The party pooper
May 21st, 2026
Learning when to pursue, when to let it go. And knowing that sometimes it is better to go the painful, costly, unnecessary way to get to the best result.
Probably the toughest part of my job is to manage frustration — mine and my team's. I don't think I'm very good at it yet, and this is a painful process. I look back and remember situations where I clearly didn't manage it properly, with clients or colleagues, and I think — I hope — I'm better at it now. But I also see myself fifteen years back in the expectations of my younger colleagues today.
This helps. Writing forces me to dissect and structure my thoughts — an out-of-body experience that lets me observe myself from a distance.
The struggle is when you know you are right. You have all the facts and figures, you can see the consequences of pursuing the wrong path, but you will lose the battle. You just will. And that's demoralising. I'm back in my poster-filled teenage bedroom having a discussion with my dad that I'll never win and that will end with a door slam. Which is something I can't do these days. But feeling this, acknowledging it, putting it on paper — that helps. It's my adult version of door-slamming.

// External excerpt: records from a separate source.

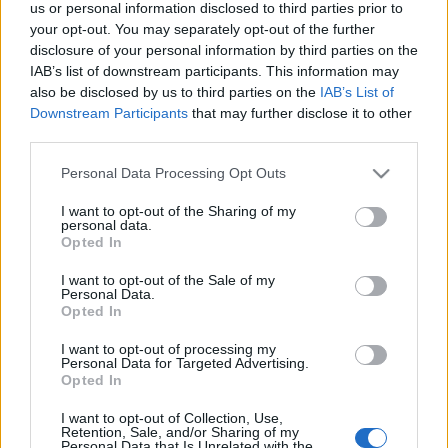
us or personal information disclosed to third parties prior to
your opt-out. You may separately opt-out of the further
disclosure of your personal information by third parties on the
IAB’s list of downstream participants. This information may
also be disclosed by us to third parties on the
IAB’s List of
Downstream Participants
that may further disclose it to other
third parties.
Please note that this website/app uses one or more Google
Personal Data Processing Opt Outs
services and may gather and store information including but
not limited to your visit or usage behaviour. You may click to
I want to opt-out of the Sharing of my
personal data.
grant or deny consent to Google and its third-party tags to
Opted In
use your data for below specified purposes in below Google
consent section.
I want to opt-out of the Sale of my
Súlyosan megsérült Horváth Tamás felesége a
Personal Data.
Opted In
Maldív-szigeteken... (Fotó: Internet)
I want to opt-out of processing my
Personal Data for Targeted Advertising.
Opted In
I want to opt-out of Collection, Use,
Címkék:
baleset
sérülés
bejegyzés
gondolatébresztő
maldív
Retention, Sale, and/or Sharing of my
szigetek
repost
horváth tamás
celebcunami
bulvárriadó
Personal Data that Is Unrelated with the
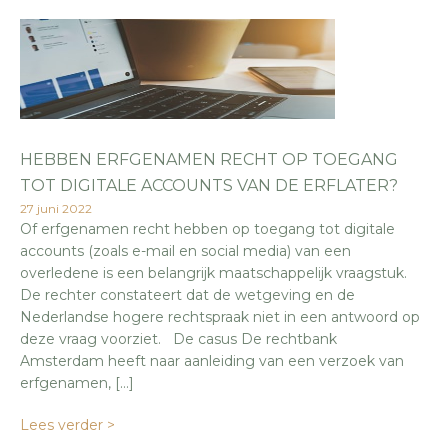
HEBBEN ERFGENAMEN RECHT OP TOEGANG
TOT DIGITALE ACCOUNTS VAN DE ERFLATER?
27 juni 2022
Of erfgenamen recht hebben op toegang tot digitale
accounts (zoals e-mail en social media) van een
overledene is een belangrijk maatschappelijk vraagstuk.
De rechter constateert dat de wetgeving en de
Nederlandse hogere rechtspraak niet in een antwoord op
deze vraag voorziet. De casus De rechtbank
Amsterdam heeft naar aanleiding van een verzoek van
erfgenamen, […]
Lees verder >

Design is very much a negotiation business. You negotiate experience with capability or technology, appropriateness with personal taste or pre-conceived bias, potential with budget, ambition with reality. The toughest spot is when you're voicing reality, budget, constraints. When you have to be the party pooper. Because you were hired to materialise ambition — and that's the expectation. The challenge is when it's expected that the materialisation will sort out the flaws of the ambition itself. But sometimes, as painful as it is, the only solution is to materialise it to the point where it's inevitable that it will break — and then fix it.